With that said, what really matters are two things: firstly, the impact of AI for those managing brands and second, whether AI itself needs better branding.
From brand managers to brand mentors
Brand managers already use AI to manage brand assets like images and videos via digital asset management platforms. With countless pieces of digital content across dozens of sites, apps and social platforms, it’s nearly impossible to keep up manually with the deployment of a brand’s expression. This practice not only reduces the administrative tasks, freeing up more time for creativity, but further enhances brand consistency by meticulously and precisely streamlining textual and visual content.

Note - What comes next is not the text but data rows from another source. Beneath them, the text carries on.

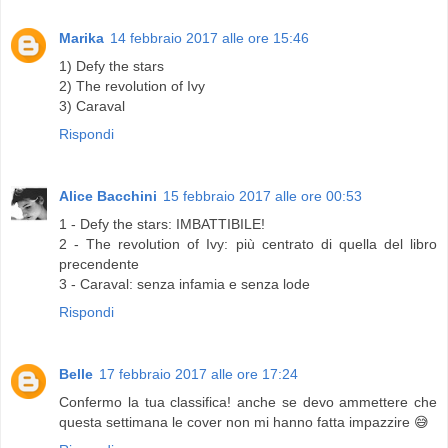
Marika
14 febbraio 2017 alle ore 15:46
1) Defy the stars
2) The revolution of Ivy
3) Caraval
Rispondi
Alice Bacchini
15 febbraio 2017 alle ore 00:53
1 - Defy the stars: IMBATTIBILE!
2 - The revolution of Ivy: più centrato di quella del libro
precendente
3 - Caraval: senza infamia e senza lode
Rispondi
Belle
17 febbraio 2017 alle ore 17:24
Confermo la tua classifica! anche se devo ammettere che
questa settimana le cover non mi hanno fatta impazzire 😅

Beyond just orchestration, AI is now also able to create. According to Jeff Kowalski, chief technology officer of software company Autodesk: “Computers are starting to enter the realm of human creativity. […] once computers understand the fundamental essence of a chair, they can help people design them better.” For Kowalski, designers and brand managers will eventually “be more like mentors for computers,” using their experience to train the machines that do the actual work.” For example, a new service called Logojoy uses AI to create logos, making it feel like you’re working with a real designer and with enough flexibility for feedback and adjustments.
McCann Japan introduced an AI creative director in competition with a human to create an ad for Mondelez brand Clorets Mint Tab. The company accessed the database of award-winning ads in order to train the AI creative director to help it recognise the success factor. Though the human competitor won, AI’s ability to learn and create pieces of brand communication indicates a pragmatic future where humans create algorithms and machine learning structures them.
Ingredient branding to decommoditising AI
Consumers usually have no idea they’re interacting with – or being influenced by – an algorithm. The key obstacle that AI faces, from a branding perspective, is that it has been engineered to be imperceptible. AI is often deployed to eliminate friction and to reduce people’s awareness of technology. Unlike other familiar brand elements – colour, typography, logos, texture, sound, tone of voice, photography style – AI is often seen as being most successful when it’s completely invisible.
Netflix’s AI-powered recommendation engine succeeds entirely by virtue of its invisibility and the way it reduces rather than amplifies interaction. If the very first thing you see on the Netflix home screen is exactly what you want to watch, Netflix’s AI has done its job.
In November 2016, Google Assistant, Alexa, Siri and Cortana went head-to-head by subjecting their AI capabilities on 12 individual tasks. The results are surprising with no one AI application dominating the list of winners.
This experiment highlights the second challenge behind the branding of AI: consumers will buy an AI application convinced by its over-arching ‘problem solver’ positioning, not a differentiating one. Creating distinctive brands of AI applications requires a leap – from sparing us from thinking to pushing us to use more than 10% of our brain’s capacity.
If AI is to become a meaningful ingredient in business and society, identifiable and understandable by consumers, its value must be articulated. And for that to happen, designers of AI-driven experiences must make the invisible visible; they must give AI a good, old-fashioned brand identity.
Like Sriracha, AI is the hot new ingredient giving a new flavour to brand experiences. Like Sriracha, AI is not short of applications. The problem is that anyone making it (AI or Sriracha) is perceptually on a level playing field. The reality is that a massive gap exists between a delicious meal and severe indigestion just as much as being artificially intelligent could mean the same as being intelligently artificial. AI’s present advantage is that it gives brand the consistency and coherency that unpredictable and messy humans crave for. The opposite would, at best, be like watching Lonely Island’s Do the Creep’ – laughable and creepy.